Kjell Bergqvist: Ich liebte diese Schule und war sechs lange Tage die Woche dort, ich hatte gute Lehrer, die sich um mich kümmerten, also trank ich keinen Alkohol mehr. Es war nicht so schlimm, dass ich eine Therapie hätte machen müssen, aber wenn ich nicht das Glück gehabt hätte, auf der Schauspielschule angenommen zu werden, wäre mein Leben vielleicht anders verlaufen. Gleich nach der Ausbildung fing ich an zu arbeiten, und man kann nicht betrunken zum Dreh kommen.

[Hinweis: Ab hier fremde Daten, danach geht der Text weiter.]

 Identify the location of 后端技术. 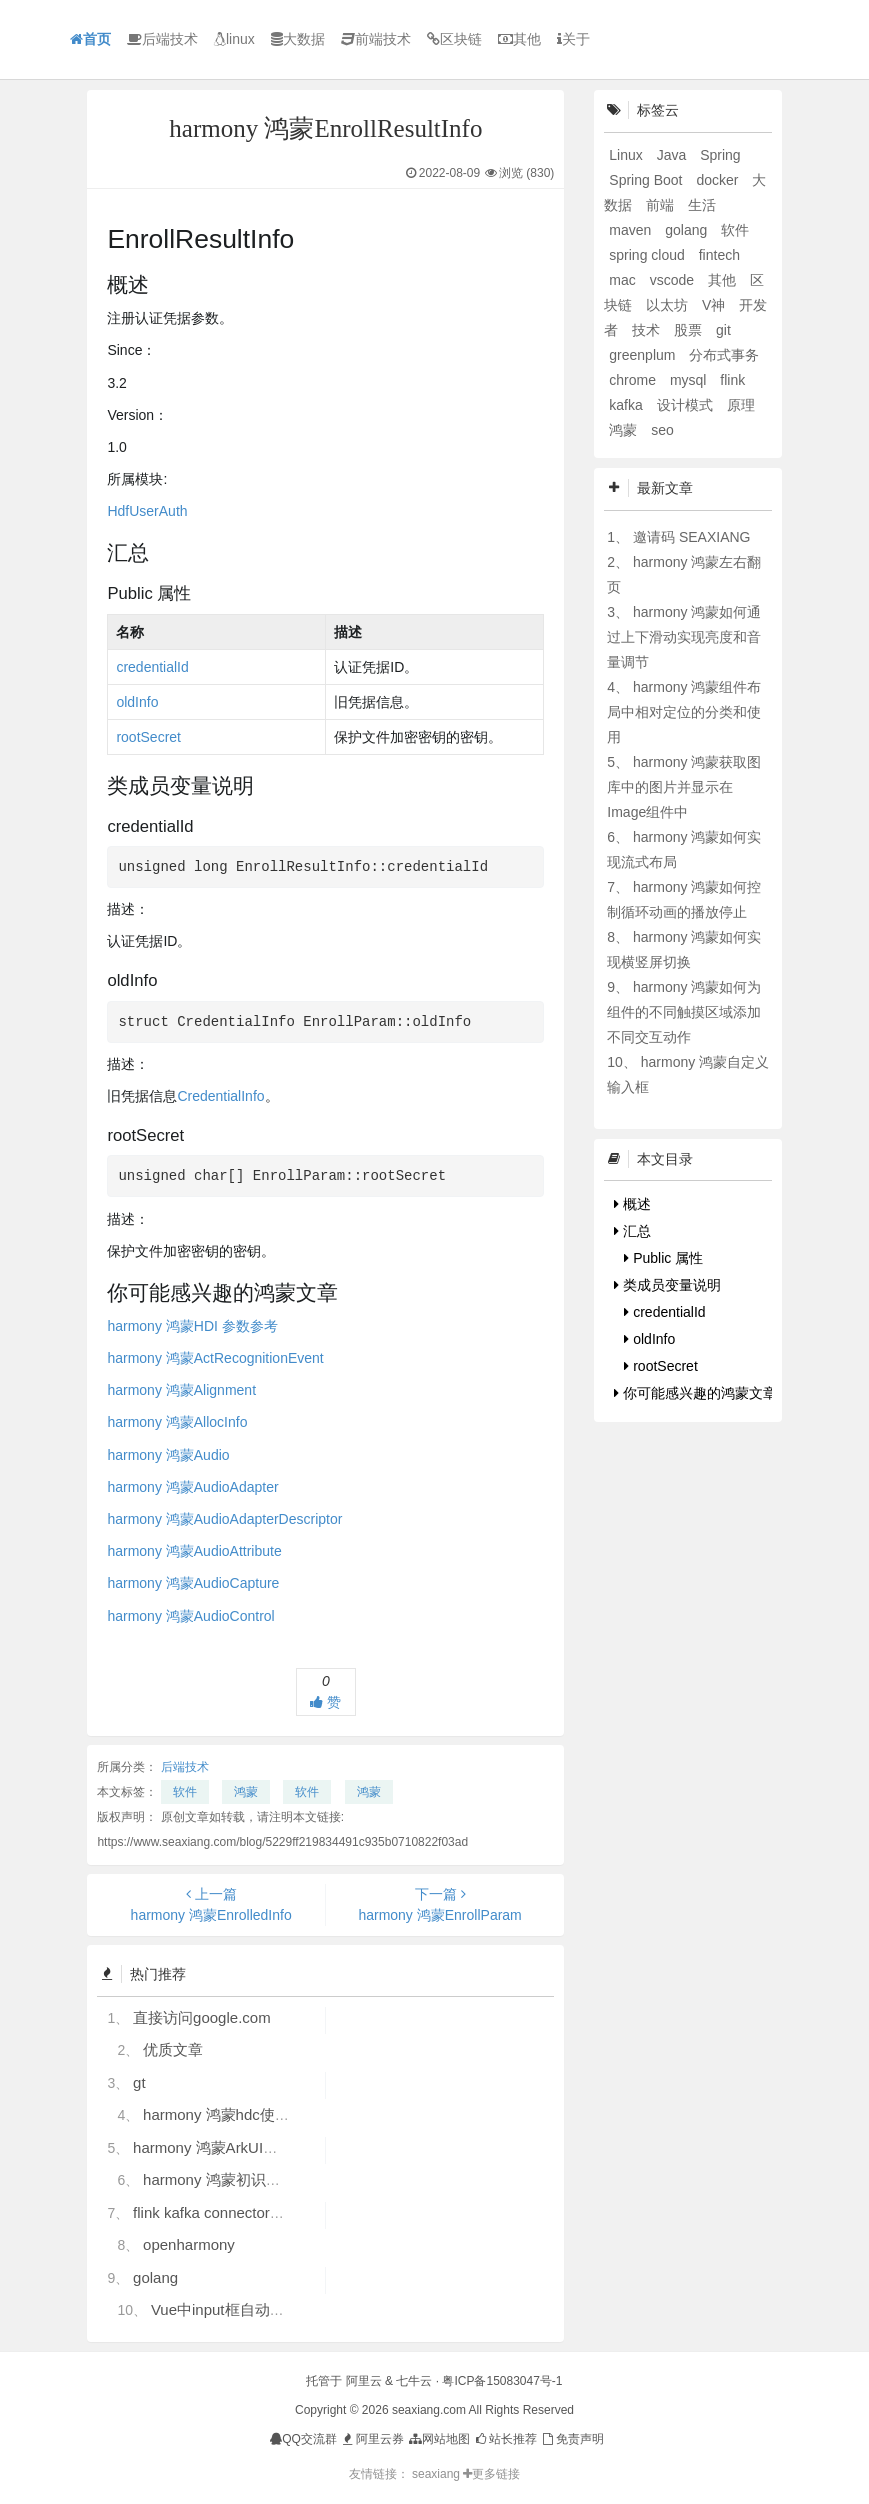 (162, 39).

teleschau: Wie wurden die Zuschauer auf Sie aufmerksam?

Kjell Bergqvist: Mit 19 hatte ich eine Hauptrolle in einem Spielfilm, und das lief gut. Schweden ist ein kleines Land, also sprach sich schnell herum, dass dort ein kleiner Junge namens Kjell (sprich: "Schell") mit Talent unterwegs war. Seit über 50 Jahren habe ich nie nach Arbeit gefragt. Keine Telefonanrufe, keine Mails, nichts. Es läuft einfach. Ich bin ein bisschen verwöhnt, aber man muss auch gute Arbeit leisten, sonst wird man vergessen.

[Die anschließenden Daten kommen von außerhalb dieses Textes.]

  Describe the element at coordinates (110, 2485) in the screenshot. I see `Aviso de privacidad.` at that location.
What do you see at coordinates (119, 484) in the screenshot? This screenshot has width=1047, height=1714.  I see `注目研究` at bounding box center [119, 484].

teleschau: Was bedeuten Ihnen Filmfestivals und rote Teppiche?

Kjell Bergqvist: Das mag ich nicht so gern. Ich gehe zu meinen eigenen Premieren, aber nur, weil das Teil meiner Arbeit ist, oder wenn es um Geld für einen guten Zweck geht. Lieber schaue ich Fußball (lacht). Es hat zwei Jahre gedauert, bis ich mir "Bäckström" zum ersten Mal angesehen habe. Meine Frau sagte zu mir: "Ich habe gehört, es gibt eine interessante Fernsehserie namens 'Bäckström', sollen wir sie ansehen?" Und ich sagte: "Sorry, heute Abend ist Fußball." Es gibt viele meiner Filme, die ich nicht gesehen habe.

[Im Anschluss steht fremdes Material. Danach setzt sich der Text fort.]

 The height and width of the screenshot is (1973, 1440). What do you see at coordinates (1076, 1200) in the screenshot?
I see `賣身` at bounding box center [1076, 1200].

teleschau: Sind Sie ein Familienmensch?

Kjell Bergqvist: Aber ja! Jetzt sind es nur noch meine Frau, mein Sohn und ich, und wir verbringen viel Zeit zusammen zu Hause und in Thailand mit der Stiftung. Dann habe ich auch einen Enkel, der sechs Jahre alt ist, und meine Enkeltochter wurde vor wenigen Wochen geboren. Ich genieße es, Großvater zu sein! Mein Sohn wird wohl bald von zu Hause ausziehen. Dann ist es besonders schön, Enkelkinder zu haben (lacht). Andere Hobbys wie Golf oder Ähnliches habe ich gar nicht. In meiner Freizeit arbeite ich für die Stiftung und schaue mir Fußball an. Außerdem liege ich gern in meiner Hängematte und lasse es ruhig angehen (lacht).